Procedurally Getting (and Dropping) Data during Datalad Run

Servinjesus1 · August 14, 2024, 7:06pm

If I want to run a procedure on a ton of data and can do so procedurally (sequentially or in parallel), can datalad be told when to get and drop data during the run?

I assume normally, datalad run will run datalad get prior to running any code. If --jobs is specified, the getting is parallelized but not in a delayed way - meaning all the data has to be gotten before the scripts are run.

It would be awesome if data could be gotten “just-in-time” so to speak, like if the script accesses the pointer to the data, then the data is gotten. Assuming this kind of magic is hard, then maybe there’d be a way to import a datalad package in e.g. python which came with its own run-time methods?

What if, for example, I could call with datalad.get(datalad.run.imports[0]) as data (python pseudo-code) to get the data such that when the scope of the with expires, this datalad.get method datalad drops the data? (here datalad.run.imports might be a file list of specified imports on the command line.) This would be a nice way to take advantage of python’s with closure/on-exit capabilities to manually specify the lifetime of imports so they may be dropped to save disk space.

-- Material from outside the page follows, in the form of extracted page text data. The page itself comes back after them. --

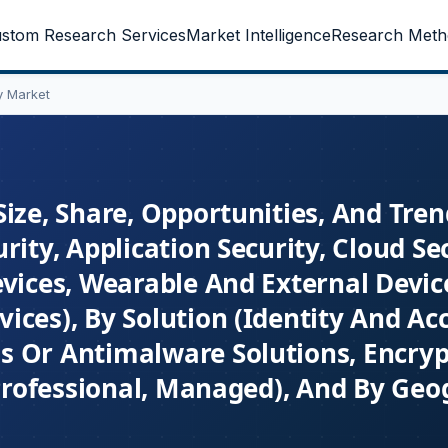
stom Research Services
Market Intelligence
Research Meth
y Market
ize, Share, Opportunities, And Tre
ity, Application Security, Cloud Sec
evices, Wearable And External Devic
ices), By Solution (Identity And Ac
s Or Antimalware Solutions, Encryp
(Professional, Managed), And By Geo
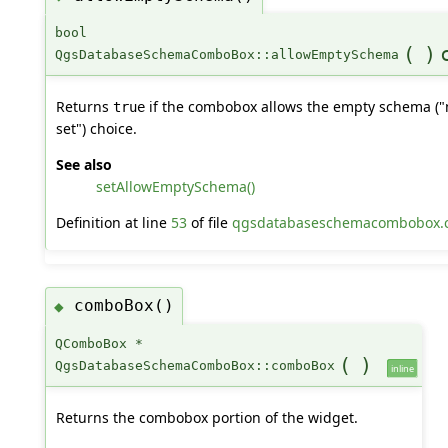
bool
(
)
QgsDatabaseSchemaComboBox::allowEmptySchema
Returns
if the combobox allows the empty schema ("
true
set") choice.
See also
setAllowEmptySchema()
Definition at line
53
of file
qgsdatabaseschemacombobox.
comboBox()
◆
QComboBox *
(
)
QgsDatabaseSchemaComboBox::comboBox
inline
Returns the combobox portion of the widget.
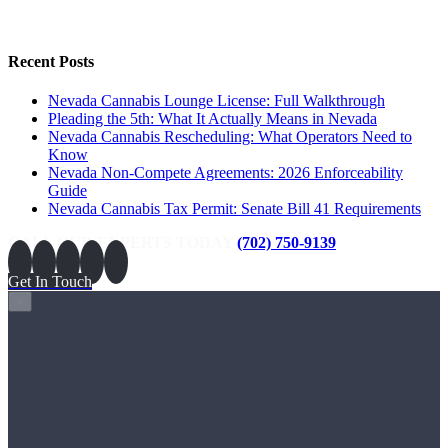
Recent Posts
Nevada Cannabis Lounge License: Full Walkthrough
Pleading the 5th: What It Actually Means in Nevada
Nevada Cannabis Rescheduling: What Operators Need to
Know
Nevada Non-Compete Agreements: 2026 Enforceability
Guide
Nevada Cannabis Tax Permit: Senate Bill 41 Requirements
CALL OUR EXPERTS TODAY
(702) 750-9139
Get In Touch
×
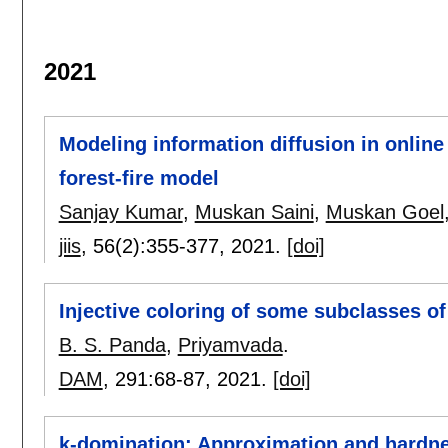
2021
Modeling information diffusion in online
forest-fire model
Sanjay Kumar
,
Muskan Saini
,
Muskan Goel
jiis
, 56(2):
355-377
,
2021.
[doi]
Injective coloring of some subclasses of
B. S. Panda
,
Priyamvada
.
DAM
, 291:
68-87
,
2021.
[doi]
k-domination: Approximation and hardne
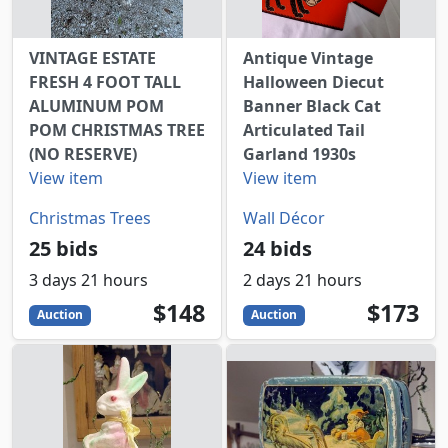
VINTAGE ESTATE
Antique Vintage
FRESH 4 FOOT TALL
Halloween Diecut
ALUMINUM POM
Banner Black Cat
POM CHRISTMAS TREE
Articulated Tail
(NO RESERVE)
Garland 1930s
View item
View item
Christmas Trees
Wall Décor
25 bids
24 bids
3 days 21 hours
2 days 21 hours
148
USD
173
USD
$148
$173
Auction
Auction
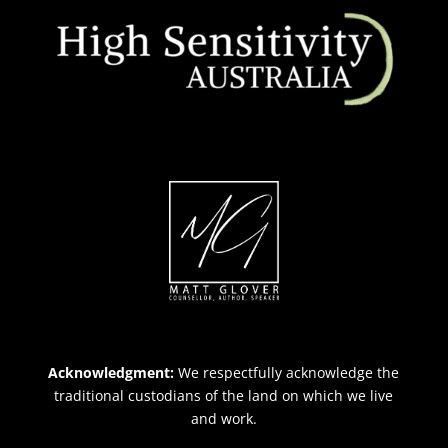
Acknowledgment:
We respectfully acknowledge the
traditional custodians of the land on which we live
and work.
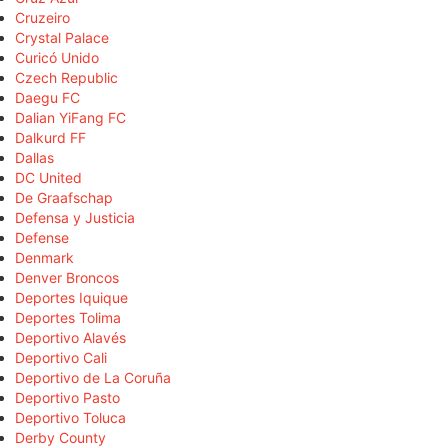
Cruzeiro
Crystal Palace
Curicó Unido
Czech Republic
Daegu FC
Dalian YiFang FC
Dalkurd FF
Dallas
DC United
De Graafschap
Defensa y Justicia
Defense
Denmark
Denver Broncos
Deportes Iquique
Deportes Tolima
Deportivo Alavés
Deportivo Cali
Deportivo de La Coruña
Deportivo Pasto
Deportivo Toluca
Derby County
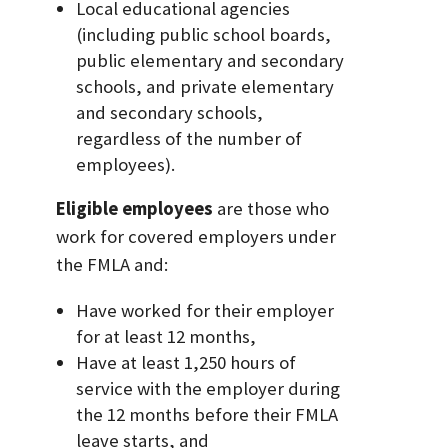
Local educational agencies
(including public school boards,
public elementary and secondary
schools, and private elementary
and secondary schools,
regardless of the number of
employees).
Eligible employees
are those who
work for covered employers under
the FMLA and:
Have worked for their employer
for at least 12 months,
Have at least 1,250 hours of
service with the employer during
the 12 months before their FMLA
leave starts, and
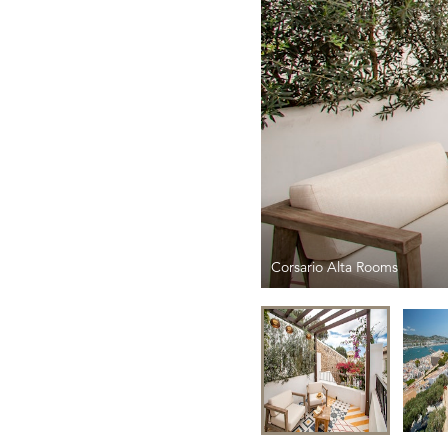
Corsario Alta Rooms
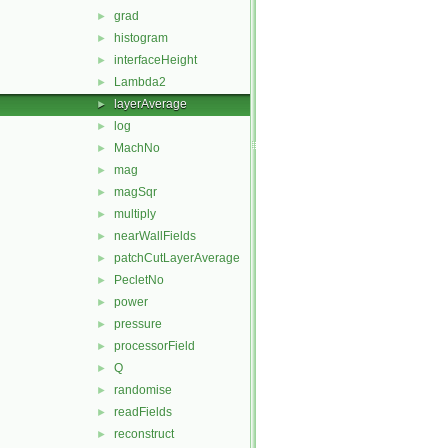
grad
►
histogram
►
interfaceHeight
►
Lambda2
►
layerAverage
►
log
►
MachNo
►
mag
►
magSqr
►
multiply
►
nearWallFields
►
patchCutLayerAverage
►
PecletNo
►
power
►
pressure
►
processorField
►
Q
►
randomise
►
readFields
►
reconstruct
►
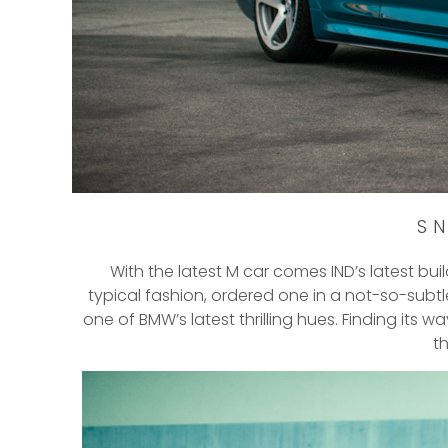
SN
With the latest M car comes IND’s latest buil
typical fashion, ordered one in a not-so-subtl
one of BMW’s latest thrilling hues. Finding its 
t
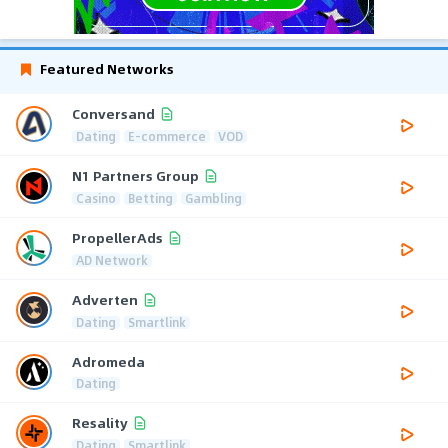
Featured Networks
Conversand
Dating
E-commerce
VOD
N1 Partners Group
Casino
Betting
Gambling
PropellerAds
AD Network
Adverten
Dating
Smartlink
Adromeda
Dating
Resality
Dating
Smartlink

Servinjesus1 · August 14, 2024, 7:15pm

As suggested by Claude, one way to accomplish this is:

for file in input_dataset/*.dat; do
  output_file="out_$(basename $file)"
  datalad run \
    -m "Process data for $(basename $file)" \
    --input "input_dataset/$file" \
    --output "$output_file" \
    "python process_data.py input_dataset/$file $output_file && datalad drop input_dataset/$file"
done

Granted, there are several confusions about something like this:

Is this script run by datalad run? If so can datalad handle runs within runs (likely not)
This pollutes the run log with a significant number of near-identical run operations. If only run/rerun had the ability for templated operations?